Dona Flor pode, assim, ficar com os dois: o homem da estabilidade e o homem do desejo, o marido que a sociedade aprova e aquele que satisfaz uma parte dela sobre a qual essa mesma sociedade prefere não conversar. Há algo profundamente brasileiro nessa solução: quando a moral não permite, chama-se o sobrenatural. No cinema, Sônia Braga eternizou essa mulher entre o marido vivo e o marido morto — ou, quem sabe, não exatamente dividida, mas finalmente inteira.

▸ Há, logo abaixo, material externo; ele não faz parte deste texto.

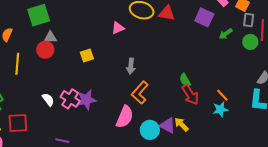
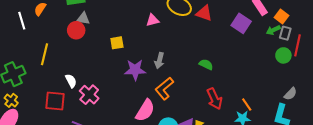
green arrow: (226, 34) -> (273, 30), moved
yellow line: (17, 64) -> (45, 54), moved
green semicircle: (185, 80) -> (206, 64), moved, turned 136
pink cross: (70, 99) -> (89, 95), moved
purple star: (86, 100) -> (135, 70), moved
red square: (18, 123) -> (55, 101), moved

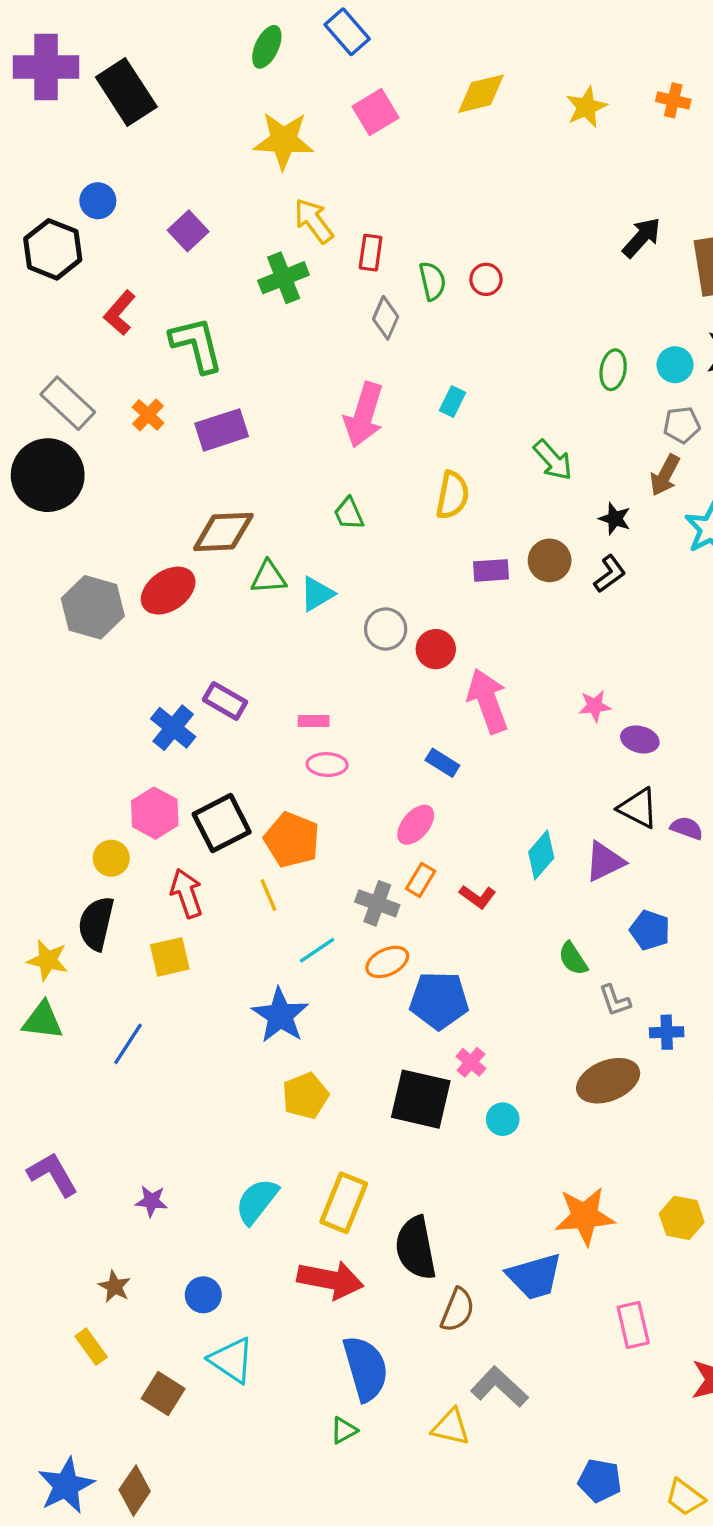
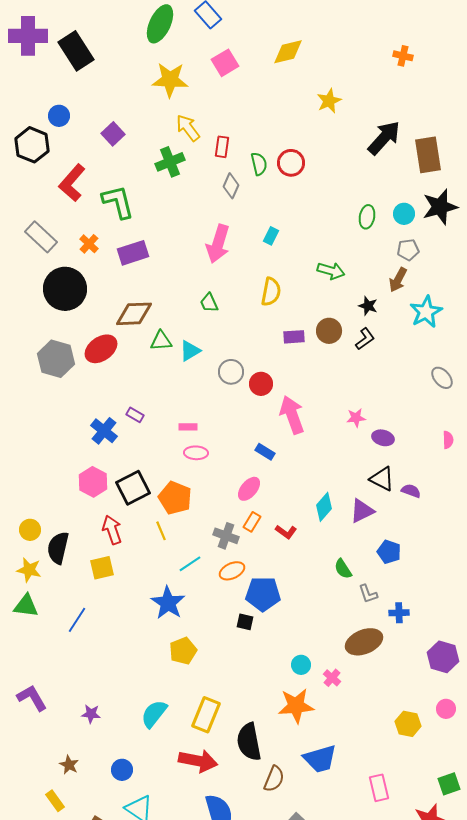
green ellipse: (267, 47) -> (160, 24), size x1.5
yellow star: (586, 107) -> (329, 101), moved
black arrow: (642, 238) -> (384, 138), size x1.4
red circle: (486, 279) -> (291, 163), size x1.4
red L-shape: (120, 313) -> (72, 183), size x1.4
green arrow: (553, 460) -> (331, 271), turned -32
black circle: (48, 475) -> (65, 289), moved
purple rectangle: (225, 701) -> (135, 415), size x0.7
yellow circle: (111, 858) -> (30, 530), moved
pink cross: (471, 1062) -> (332, 678), moved
black square: (421, 1099) -> (245, 622), moved, size x0.5
orange star: (585, 1216) -> (296, 706), moved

Mas a história fica ainda mais curiosa quando percebemos que a solução de Jorge Amado não pertence apenas à fantasia. A vida real também encontrou maneiras próprias de lidar com mulheres que escapavam da ideia de que um corpo feminino deveria estar ligado a um único homem.
Quando a ficção encontra a vida real
Algumas décadas depois, Eu, Tu, Eles, de Andrucha Waddington, lançado em 2000, bagunçou ainda mais essa conversa. No filme, Regina Casé interpreta Darlene, uma mulher do sertão nordestino que acaba vivendo com três homens. Desta vez, Jorge Amado e seus fantasmas não podem ajudar: os três estão vivíssimos, dividindo a mesma casa, a rotina e, cada um à sua maneira, a vida daquela mulher.

A história fica ainda melhor porque não nasceu apenas da imaginação de um roteirista. O filme foi inspirado na vida de Maria Marlene Silva Sabóia, uma mulher do Ceará que viveu com três companheiros. Nesse caso, a ficção apenas organizou cinematograficamente aquilo que a vida real já havia resolvido por conta própria.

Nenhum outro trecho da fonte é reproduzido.